Discounting his lapse in getting involved with the ‘resurrectionists’ (grave robbers by a posh name) Knox should occupy a more distinguished place in the illustrious history of the Edinburgh Medical School. He had the attributes of genius and became a rival to Alexander Monro ‘Tertius’, third of yon Ilk, but instead of lasting fame, he got infamy almost to the same extent as Sweeney Todd or Jack the Ripper. A man of several failings, the arrogant Knox had been an army surgeon at Waterloo and in South Africa during the fifth Kaffir War, and was convinced he was the best anatomist in Edinburgh. Nevertheless, during his chequered career, he contributed many important articles to the Edinburgh Medical Journal. These covered a remarkable variety of subjects including the pathology of necrosis, the regeneration of bone, pericarditis and the treatment of tapeworm infestation. In the field of ophthalmic anatomy, Knox was the first to appreciate the role of the ciliary muscle and to recognise that it is a muscle and not a ligament. In 1823, he was elected a Fellow of the Royal Society of Edinburgh and, in 1860, he was made an Honorary Fellow of the Ethnological Society of London. Shortly before his death in 1862, he was made Honorary Curator of that Society’s museum. When all is said and done, it could be claimed that he was one of the greatest medical teachers of all time.

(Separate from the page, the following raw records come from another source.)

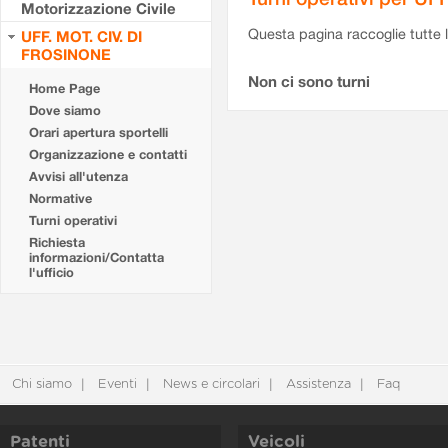
Motorizzazione Civile
Questa pagina raccoglie tutte le
UFF. MOT. CIV. DI
FROSINONE
Non ci sono turni
Home Page
Dove siamo
Orari apertura sportelli
Organizzazione e contatti
Avvisi all'utenza
Normative
Turni operativi
Richiesta
informazioni/Contatta
l'ufficio
Chi siamo
Eventi
News e circolari
Assistenza
Faq
Patenti
Veicoli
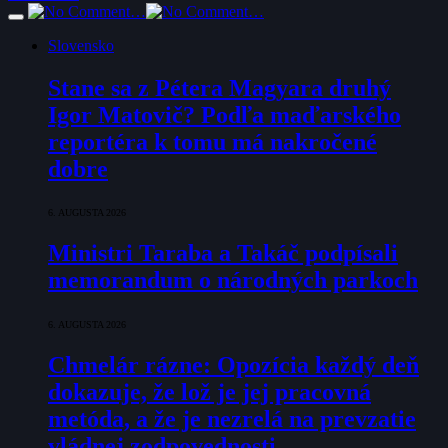
Slovensko
Stane sa z Pétera Magyara druhý
Igor Matovič? Podľa maďarského
reportéra k tomu má nakročené
dobre
6. AUGUSTA 2026
Ministri Taraba a Takáč podpísali
memorandum o národných parkoch
6. AUGUSTA 2026
Chmelár rázne: Opozícia každý deň
dokazuje, že lož je jej pracovná
metóda, a že je nezrelá na prevzatie
vládnej zodpovednosti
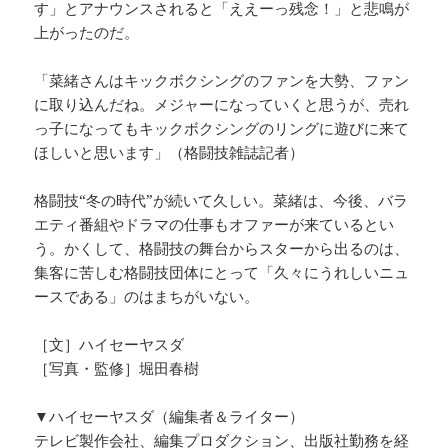
す」とアナウンスされると「ええーっ残念！」と悲鳴が
上がったのだ。
「菜緒さんはキックボクシングのファンを大勢、ファン
に取り込んだね。メジャーになっていくと思うが、売れ
っ子になってもキックボクシングのリングに遊びに来て
ほしいと思います」（格闘技雑誌記者）
格闘技“冬の時代”が続いて久しい。菜緒は、今後、バラ
エティ番組やドラマの仕事もオファーが来ているとい
う。かくして、格闘技の舞台からスターから出るのは、
集客に苦しむ格闘技団体にとって「久々にうれしいニュ
ースである」のはまちがいない。
［文］ハイセーヤスダ
［写真・監修］堀田春樹
▼ハイセーヤスダ（編集者＆ライター）
テレビ製作会社、編集プロダクション、出版社勤務を経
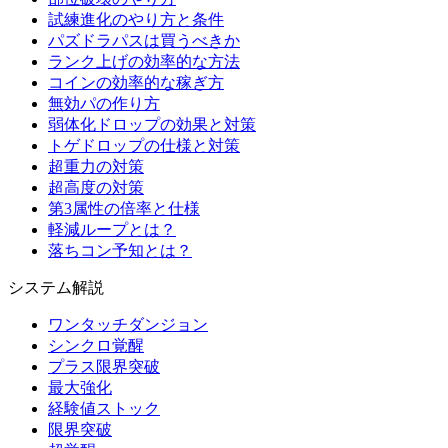
試練進化のやり方と条件
パズドラパスは買うべきか
ランク上げの効率的な方法
コインの効率的な稼ぎ方
無効パの作り方
弱体化ドロップの効果と対策
トゲドロップの仕様と対策
超重力の対策
超高度の対策
第3属性の倍率と仕様
軽減ループとは？
落ちコン予知とは？
システム解説
ワンタッチダンジョン
シンクロ覚醒
プラス限界突破
最大強化
経験値ストック
限界突破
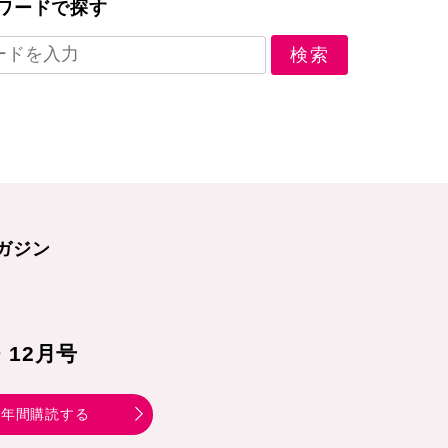
ワードで探す
ガジン
1・12月号
年間購読する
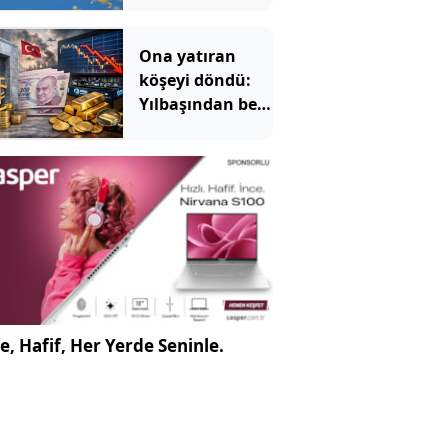
Ona yatıran
köşeyi döndü:
Yılbaşından beri
en çok
kazandıran oldu
e, Hafif, Her Yerde Seninle.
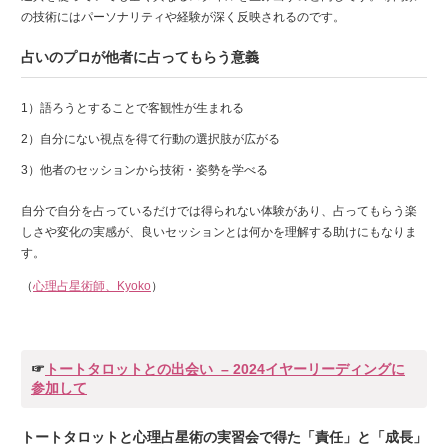
の技術にはパーソナリティや経験が深く反映されるのです。
占いのプロが他者に占ってもらう意義
語ろうとすることで客観性が生まれる
自分にない視点を得て行動の選択肢が広がる
他者のセッションから技術・姿勢を学べる
自分で自分を占っているだけでは得られない体験があり、占ってもらう楽
しさや変化の実感が、良いセッションとは何かを理解する助けにもなりま
す。
（
心理占星術師、Kyoko
）
☞
トートタロットとの出会い – 2024イヤーリーディングに
参加して
トートタロットと心理占星術の実習会で得た「責任」と「成長」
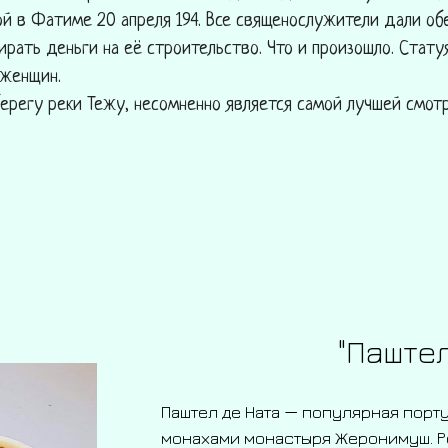
ой в Фатиме 20 апреля 194. Все священослужители дали обе
рать деньги на её строительство. Что и произошло. Стату
 женщин.
регу реки Тежу, несомненно является самой лучшей смот
"Паштел
Паштел де Ната — популярная порт
монахами монастыря Жеронимуш. Р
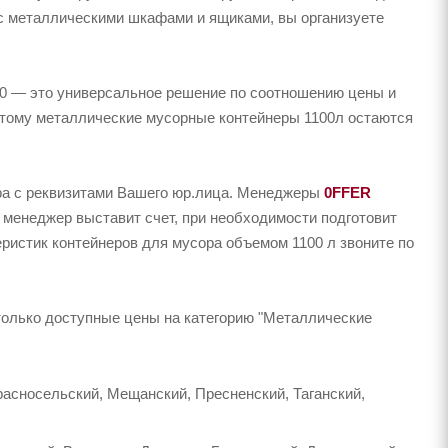
 металлическими шкафами и ящиками, вы организуете
00 — это универсальное решение по соотношению цены и
оэтому металлические мусорные контейнеры 1100л остаются
ера с реквизитами Вашего юр.лица. Менеджеры
0FFER
 менеджер выставит счет, при необходимости подготовит
еристик контейнеров для мусора объемом 1100 л звоните по
только доступные цены на категорию "Металлические
расносельский, Мещанский, Пресненский, Таганский,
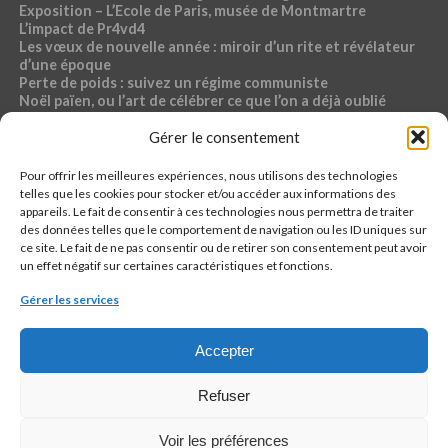
Exposition – L’Ecole de Paris, musée de Montmartre
L’impact de Pr4vd4
Les vœux de nouvelle année : miroir d’un rite et révélateur
d’une époque
Perte de poids : suivez un régime communiste
Noël païen, ou l’art de célébrer ce que l’on a déjà oublié
Exposition – Magdalena Abakanowicz, musée Bourdelle
Gérer le consentement
Dossier « Café du commerce »
Pour offrir les meilleures expériences, nous utilisons des technologies
RUBRIQUES PR4VD4
telles que les cookies pour stocker et/ou accéder aux informations des
appareils. Le fait de consentir à ces technologies nous permettra de traiter
44-fillette
des données telles que le comportement de navigation ou les ID uniques sur
Ch4ud l’infø
ce site. Le fait de ne pas consentir ou de retirer son consentement peut avoir
Econømie
un effet négatif sur certaines caractéristiques et fonctions.
Pølitique
Santé, sport, bien-être, sexo
Gérer les services
кulture
Accepter
Refuser
QUI EST PR4VD4 ?
CONTACTER LA RÉDACTION
CONTACTER LA RÉGIE
PIÈGE À C.
Voir les préférences
REJOINDRE : PR4VD4 RECRUTE !
JURIDIQUE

A further aspect of the flaws in the character of Knox, appeared in 1846, when he almost obsessively put forward his anti-Semitic theories on ‘The races of men’. His ethnological theories originated from his anatomical studies of the indigenous peoples of South Africa during his time in Cape Province. Such racial theories had no scientific validity and were akin to those nasty Nazi doctrines or even to those of Apartheid. Funnily enough, compounding the contradictions in Knox the man, he maintained strong condemnation of the effects of European colonialism upon Africa. He was also a keen amateur violinist who enjoyed the works of Schubert and Rossini and his violin is on display in the museum of the Royal College of Surgeons.

Robert Knox worked at the Royal Marsden Cancer Hospital right up until the day he died, which was the 10th of December, 1862, and as a result of a major stroke sustained during his sleep. He had no memorial until 1966, when a granite stone was erected by the Royal College of Surgeons of Edinburgh. The simple inscription states, “Robert Knox – Anatomist 1791-1862”, however, a more fitting epitaph may be his own words, “I would rather be the discoverer of one fact in science than have a fortune bestowed upon me.”